Page-level text extractions
========================================
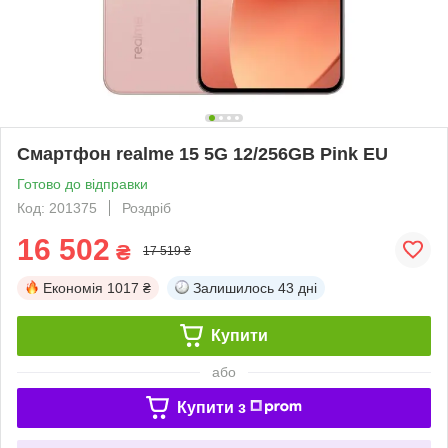
Смартфон realme 15 5G 12/256GB Pink EU
Готово до відправки
Код: 201375
Роздріб
16 502
₴
17 519 ₴
Економія
1017 ₴
Залишилось
43 дні
Купити
або
Купити з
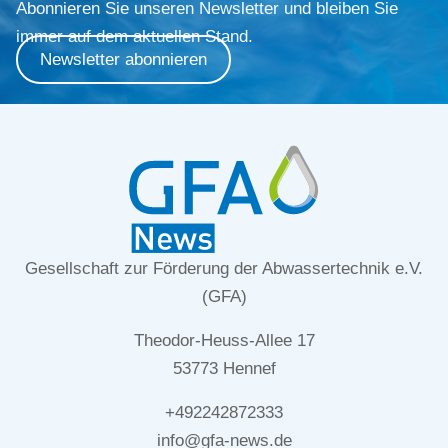
Abonnieren Sie unseren Newsletter und bleiben Sie
immer auf dem aktuellen Stand.
Newsletter abonnieren
Gesellschaft zur Förderung der Abwassertechnik e.V.
(GFA)
Theodor-Heuss-Allee 17
53773 Hennef
+492242872333
info@gfa-news.de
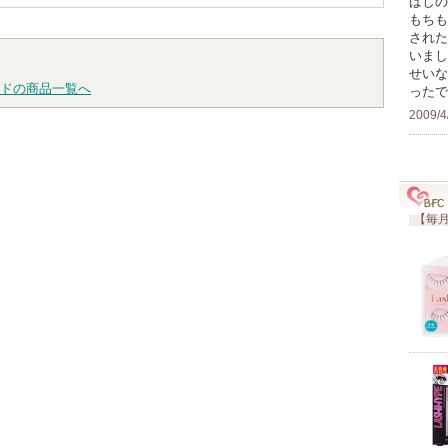
ばしの
もちも
された
いまし
せいな
ドの商品一覧へ
ったで
2009/4
【毎月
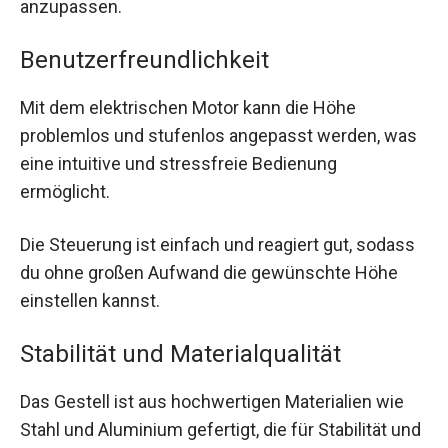
anzupassen.
Benutzerfreundlichkeit
Mit dem elektrischen Motor kann die Höhe
problemlos und stufenlos angepasst werden, was
eine intuitive und stressfreie Bedienung
ermöglicht.
Die Steuerung ist einfach und reagiert gut, sodass
du ohne großen Aufwand die gewünschte Höhe
einstellen kannst.
Stabilität und Materialqualität
Das Gestell ist aus hochwertigen Materialien wie
Stahl und Aluminium gefertigt, die für Stabilität und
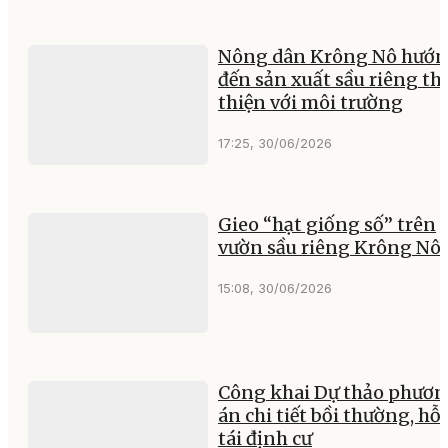
Nông dân Krông Nô hướ
đến sản xuất sầu riêng th
thiện với môi trường
17:25, 30/06/2026
Gieo “hạt giống số” trên
vườn sầu riêng Krông Nô
15:08, 30/06/2026
Công khai Dự thảo phươ
án chi tiết bồi thường, hỗ 
tái định cư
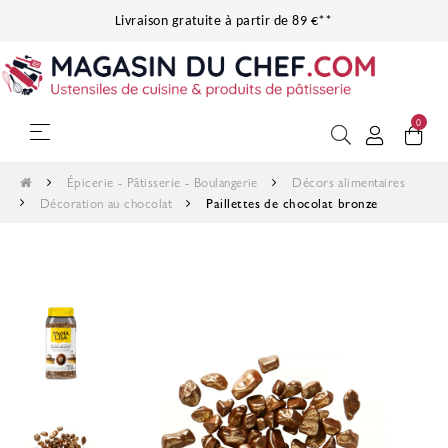
Livraison gratuite à partir de 89 €**
0
Basculer la navigation
☰
Épicerie - Pâtisserie - Boulangerie
Décors alimentaires
Décoration au chocolat
Paillettes de chocolat bronze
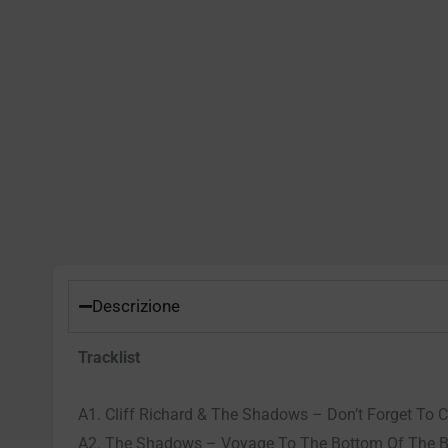
Descrizione
Tracklist
A1. Cliff Richard & The Shadows – Don’t Forget To 
A2. The Shadows – Voyage To The Bottom Of The 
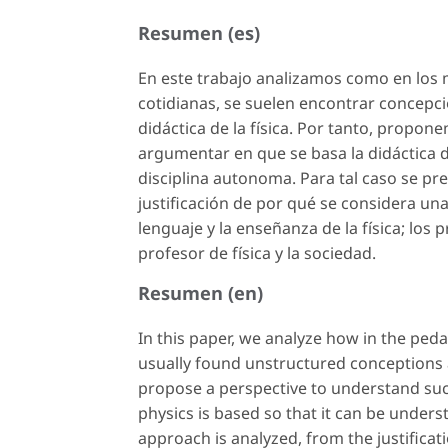
Resumen (es)
En este trabajo analizamos como en los 
cotidianas, se suelen encontrar concepci
didáctica de la física. Por tanto, propo
argumentar en que se basa la didáctica 
disciplina autonoma. Para tal caso se pr
justificación de por qué se considera un
lenguaje y la enseñanza de la física; los 
profesor de física y la sociedad.
Resumen (en)
In this paper, we analyze how in the peda
usually found unstructured conceptions 
propose a perspective to understand suc
physics is based so that it can be unders
approach is analyzed, from the justificat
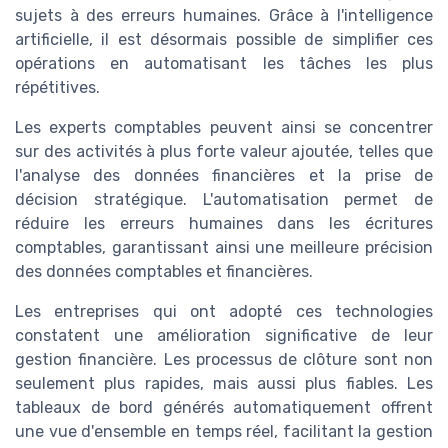
sujets à des erreurs humaines. Grâce à l'intelligence
artificielle, il est désormais possible de simplifier ces
opérations en automatisant les tâches les plus
répétitives.
Les experts comptables peuvent ainsi se concentrer
sur des activités à plus forte valeur ajoutée, telles que
l'analyse des données financières et la prise de
décision stratégique. L'automatisation permet de
réduire les erreurs humaines dans les écritures
comptables, garantissant ainsi une meilleure précision
des données comptables et financières.
Les entreprises qui ont adopté ces technologies
constatent une amélioration significative de leur
gestion financière. Les processus de clôture sont non
seulement plus rapides, mais aussi plus fiables. Les
tableaux de bord générés automatiquement offrent
une vue d'ensemble en temps réel, facilitant la gestion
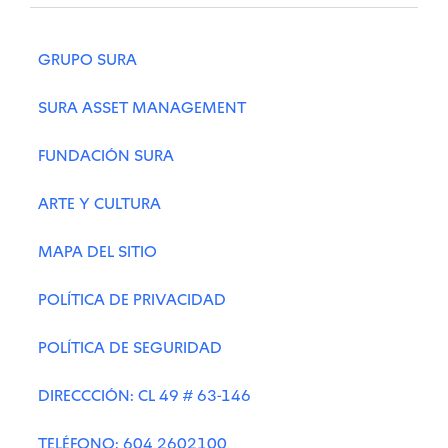
GRUPO SURA
SURA ASSET MANAGEMENT
FUNDACIÓN SURA
ARTE Y CULTURA
MAPA DEL SITIO
POLÍTICA DE PRIVACIDAD
POLÍTICA DE SEGURIDAD
DIRECCCIÓN: CL 49 # 63-146
TELÉFONO: 604 2602100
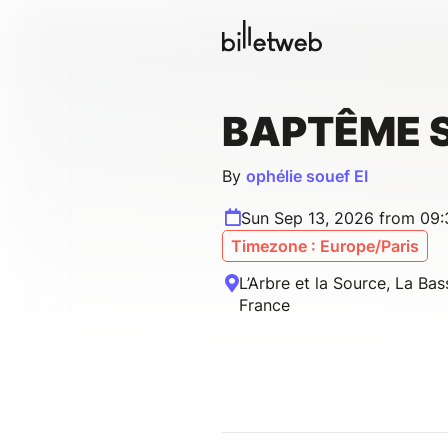
BAPTÊME 
By
ophélie souef EI
Sun Sep 13, 2026 from 09
Timezone : Europe/Paris
L’Arbre et la Source, La Bas
France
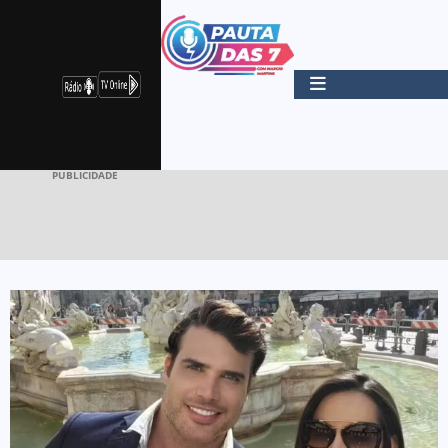
PUBLICIDADE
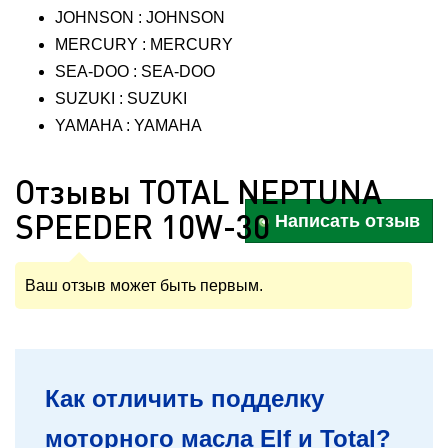
JOHNSON : JOHNSON
MERCURY : MERCURY
SEA-DOO : SEA-DOO
SUZUKI : SUZUKI
YAMAHA : YAMAHA
Отзывы TOTAL NEPTUNA
SPEEDER 10W-30
Написать отзыв
Ваш отзыв может быть первым.
Как отличить подделку
моторного масла Elf и Total?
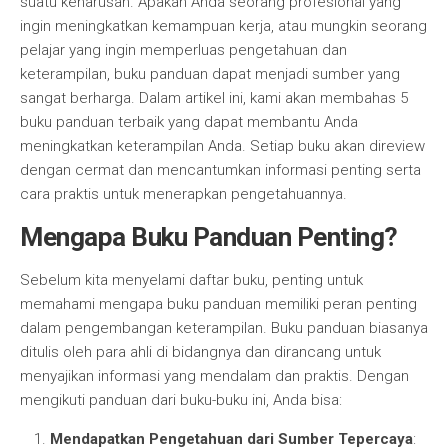
suatu keharusan. Apakah Anda seorang profesional yang
ingin meningkatkan kemampuan kerja, atau mungkin seorang
pelajar yang ingin memperluas pengetahuan dan
keterampilan, buku panduan dapat menjadi sumber yang
sangat berharga. Dalam artikel ini, kami akan membahas 5
buku panduan terbaik yang dapat membantu Anda
meningkatkan keterampilan Anda. Setiap buku akan direview
dengan cermat dan mencantumkan informasi penting serta
cara praktis untuk menerapkan pengetahuannya.
Mengapa Buku Panduan Penting?
Sebelum kita menyelami daftar buku, penting untuk
memahami mengapa buku panduan memiliki peran penting
dalam pengembangan keterampilan. Buku panduan biasanya
ditulis oleh para ahli di bidangnya dan dirancang untuk
menyajikan informasi yang mendalam dan praktis. Dengan
mengikuti panduan dari buku-buku ini, Anda bisa:
Mendapatkan Pengetahuan dari Sumber Tepercaya
:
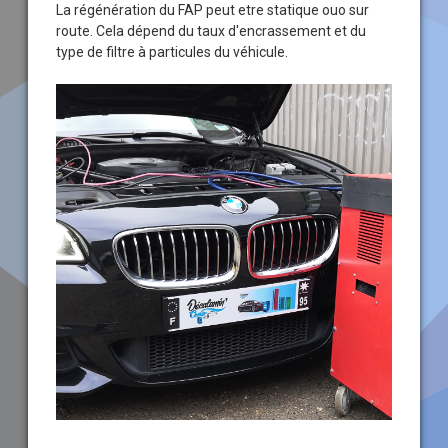
La régénération du FAP peut etre statique ouo sur
route. Cela dépend du taux d'encrassement et du
type de filtre à particules du véhicule.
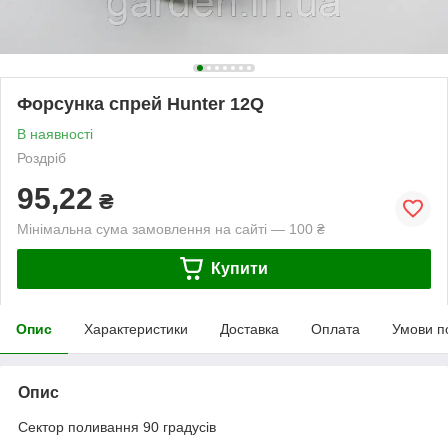
Форсунка cпрей Hunter 12Q
В наявності
Роздріб
95,22
₴
Мінімальна сума замовлення на сайті — 100 ₴
Купити
Опис
Характеристики
Доставка
Оплата
Умови п
Опис
Сектор поливання 90 градусів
========================================
Aim of the task: Go through the entries above and count the lines holding the word "yang"; write nothing but the number.

Response to this task: 5